Extension of PointNet with Hierarchical Structure

  • While PointNet uses a single max pooling operation to aggregate the whole point set,
    this architecture builds a hierarchical grouping of points,
    and progressively abstract larger and larger local regions along the hierarchy.

  • Hierarchical structure is composed by a number of set abstraction levels.
    At each level, a set of points is processed and abstracted to produce a new set with fewer elements.

  • set abstraction level is made of 3 key layers:
    1) Sampling layer,
    2) Grouping layer and
    3) PointNet layer
    .

Set Abstraction Layer

  • Sampling layer: Selecets a set of points from input points, which defines the centroids of local regions.

  • Grouping layer: then constructs local region sets by finding "neighboring" points around the centroids.

  • PointNet layer: uses a mini-PointNet to encode region patterns into feature vectors.

  • input: N x (d + C) matrix
    from N points, with d-dim coordinates, and C-dim point feature.

  • output: N' x (d + C') matrix
    N' subsampled points, with d-dim coordinates, and new C'-dim feature vectors summarizing local context.

Details of Set Abstraction Layer

  • Sampling layer: Farthest Point Sampling(FPS)
    Given input points {x1, x2, ..., xn},
    this layer use iterative farthes point sampling(FPS) to choose a subset of points , such that xij is the most distant point (in metric distance) from the set {xi1, xi2, ... ,xi(j-1)} with regard to the rest points.
    Performacne: better coverage of the entire point set given the same number of centroids, Compared with random sampling.

  • Grouping layer: Radius-based ball query
    -input: a point set of size N x (d+ C), coordinates of a set of centroids of size (N' x d)
    -output: groups of point sets of size N' x K x (d + C),
    where each group correspoinds to a local region and K is the number of point in the neighborhood of centroid points.

  • PointNet layer
    This paper uses PointNet as the basic building block for local pattern learning.
    By using relative coordinatees together with point features, it can capture point-to-point relations in the local region.
    -input: N' local regions of points with data size N' x K x (d + C)
    -output: Each local region in the output is abstracted by its centroid and local feature that encodes the centriod's neighborhood. data size is N' x (d + C')

PointNet++: Robust Feature Learning under Non-Uniform Sampling Density

Challenge for point set feature learning

  • It is common that a point set with non-uniform density in different areas.
  • Non-uniformity introduces a significant challenge for point set feature learning.
  • Features learned in dense data may not generalize to sparsely sampled regions.
    Consequently, models trained for sparse point cloud may not recognize fine-grained local structures.

Solution of this Paper

  • What it want is to inspect as closely as possible into a point set to capture fines details in densely sampled regions.
  • However, such close inspect is prohibited at low density areas, because local patterns may be corrupted by the sampling deficieny.
    In this case, looking for larger scale patterns in greater vicinicty is needed.
  • This paper propose density adaptive PointNet layers that learn to combine features from regions of different scales, when the input sampling density changes.
    This Hierarchical network with density adaptive PointNet layer is PointNet++.

  • This paper covered that each abstraction level contains grouping and feature extraction of a single scale above.
    In PointNet++, each abstraction level extracts multiple scales of local patterns and combine them according to local point densities.
  • This paper propose two types of density adaptive layers in terms of grouping local regions and combining featurs from different scales.

1) Multi-scale grouping(MSG), Fig 3. (a)

  • To apply grouping layers with different scales (followed by according PointNets to extract feature of each scale) is simple but effective way to capture multi-scale patterns.
  • Features at different scales are concatenated to form a multi-scale feature.
  • Randomly removes some of the input point cloud to simulate scanning deficiency.
  • Drawback: Expensive!
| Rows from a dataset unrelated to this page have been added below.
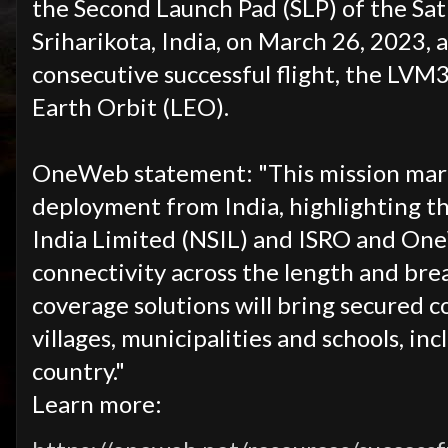
the Second Launch Pad (SLP) of the Sa
Sriharikota, India, on March 26, 2023, 
consecutive successful flight, the LVM
Earth Orbit (LEO).
OneWeb statement: "This mission mark
deployment from India, highlighting t
India Limited (NSIL)
and ISRO and One
connectivity across the length and bre
coverage solutions will bring secured c
villages, municipalities and schools, i
country."
Learn more:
Need to run PointNet multiple times.

2) Multi-resolution grouping(MRG), Fig 3. (b)

  • Another solution, Running PointNet only twice.
  • Concatenate two features
  • MSG approach is computationally expnsive, since it runs local PointNet at large scale neighborhoods for every centroid point.
    (In particulary, at the lowest level, large number of centroid points make time cost significant.)
  • MRG is an alternative approach for avoiding expensive computation, but still adaptively aggregate info according to the distributional properties of points.
  • features of a region at same level Li, is a concatenation of two vectors.
  • Left: Integrates keypoint fetures learned in the previous set abstration layer.
    (Like vanilla PointNet++)
    (Useful when the points are dense enough in the region.)
  • Right: Integrate raw point coordinates.
    (Like the first layer of PointNet)
    (More robust with sparse points)
  • Compared with MSG, MRG is computationally more efficient since we avoids the feature extraction in large scale neighborhoods at lowest levels.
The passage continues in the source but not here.